Brief: Transcribe the entries that come next exactly, but not the pictures they contain.

Provided entries:
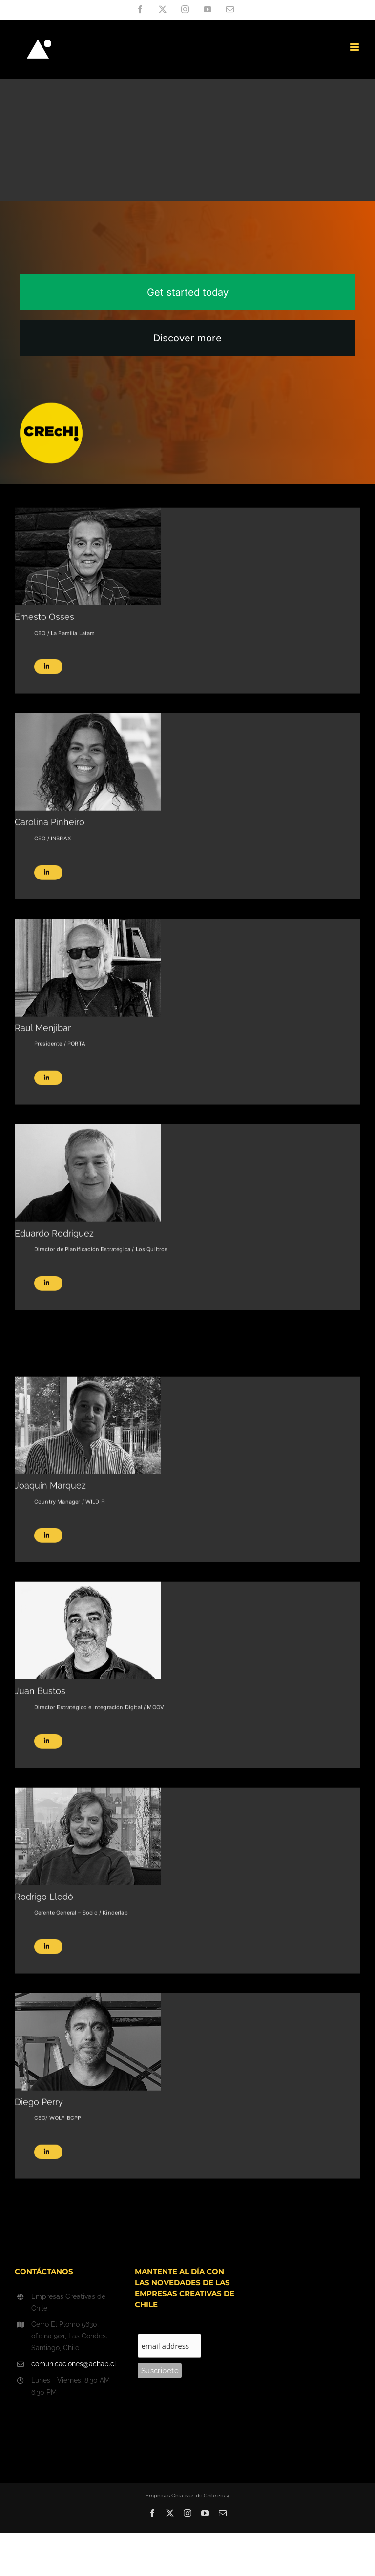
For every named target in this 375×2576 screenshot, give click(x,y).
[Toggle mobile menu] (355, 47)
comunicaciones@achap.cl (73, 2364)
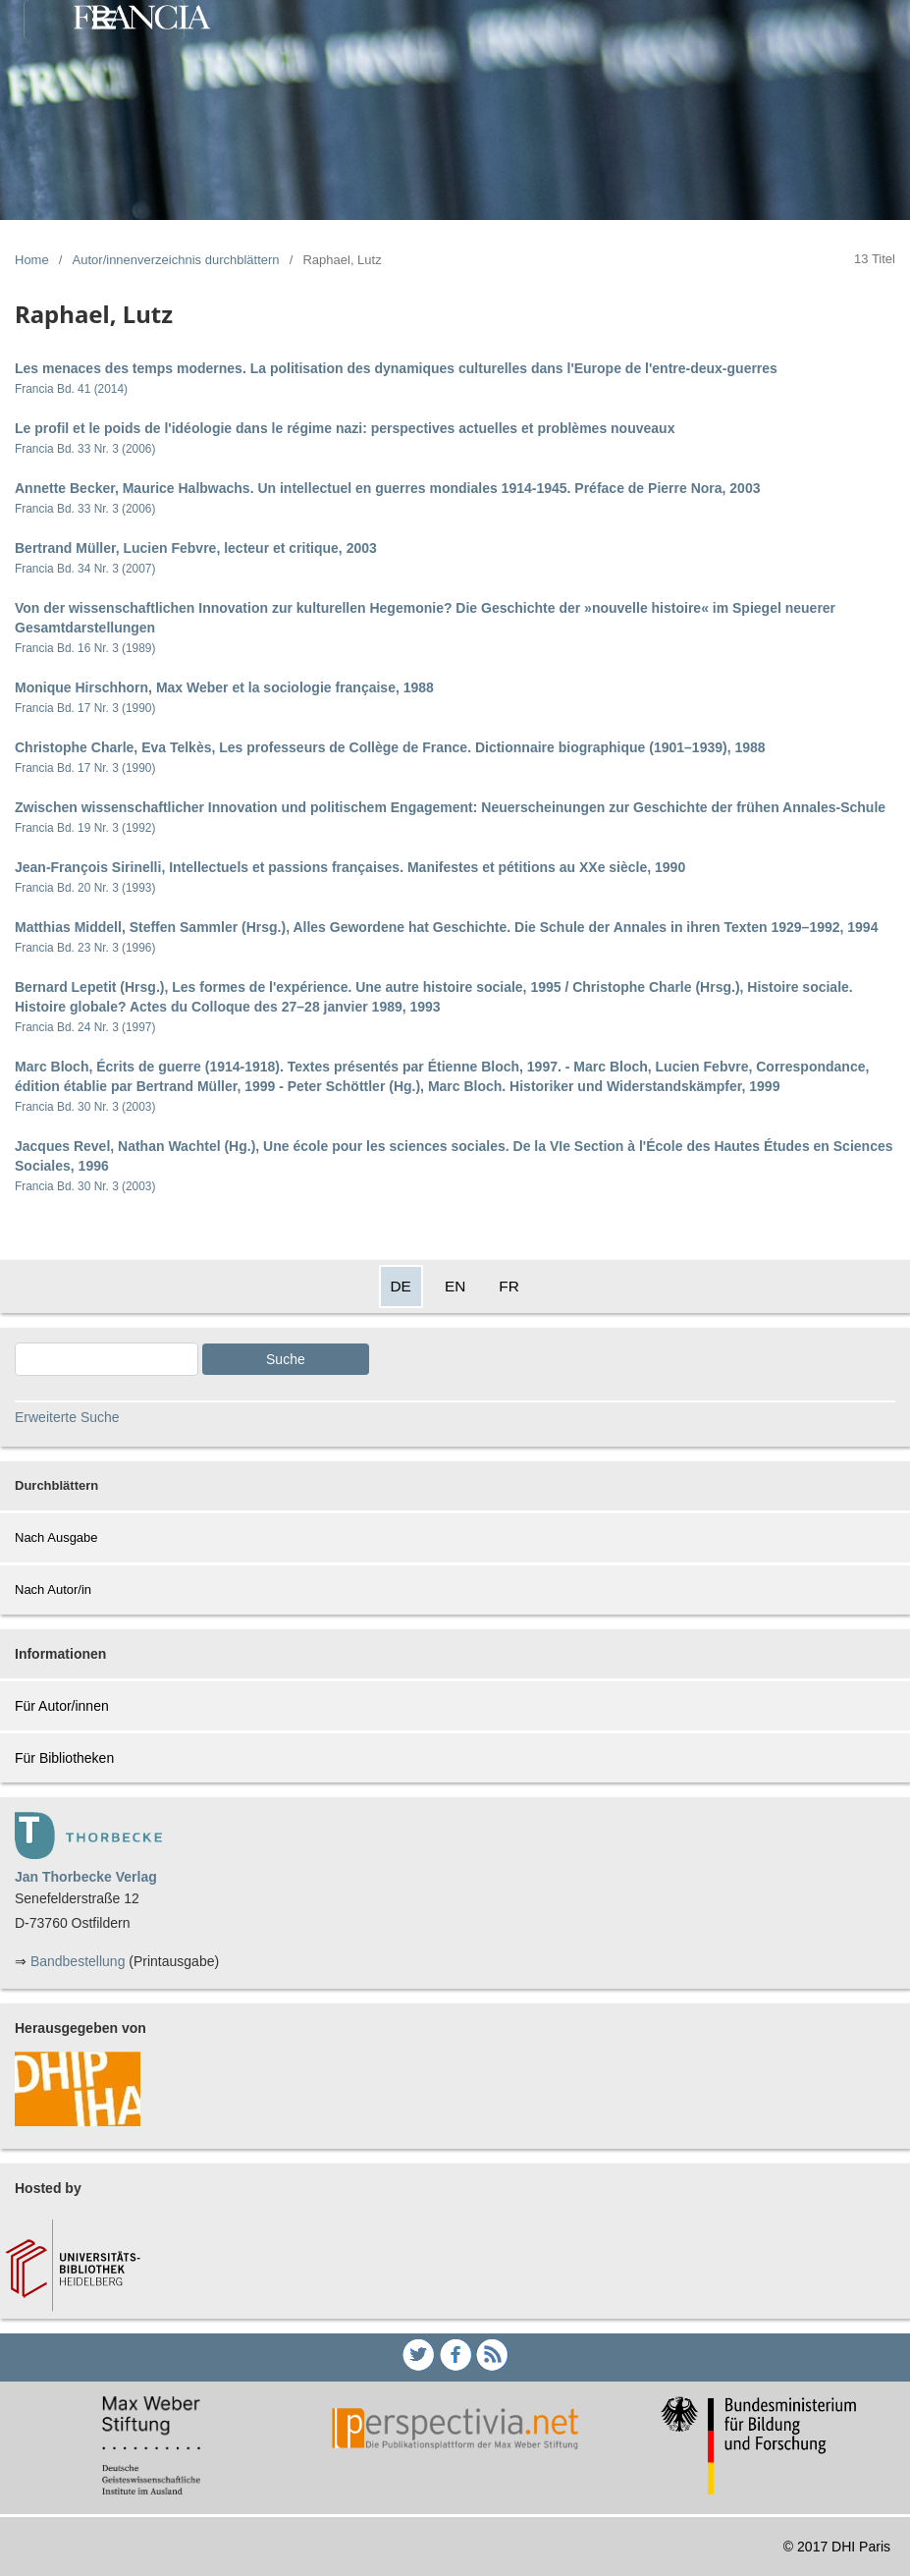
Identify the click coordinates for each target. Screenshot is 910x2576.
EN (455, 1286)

Solution:
For every named target in this 375×2576 screenshot, give click(x,y).
[Toggle mobile menu] (355, 47)
comunicaciones@achap.cl (73, 2364)
Identify the click coordinates for each target. Screenshot is 910x2576.
EN (455, 1286)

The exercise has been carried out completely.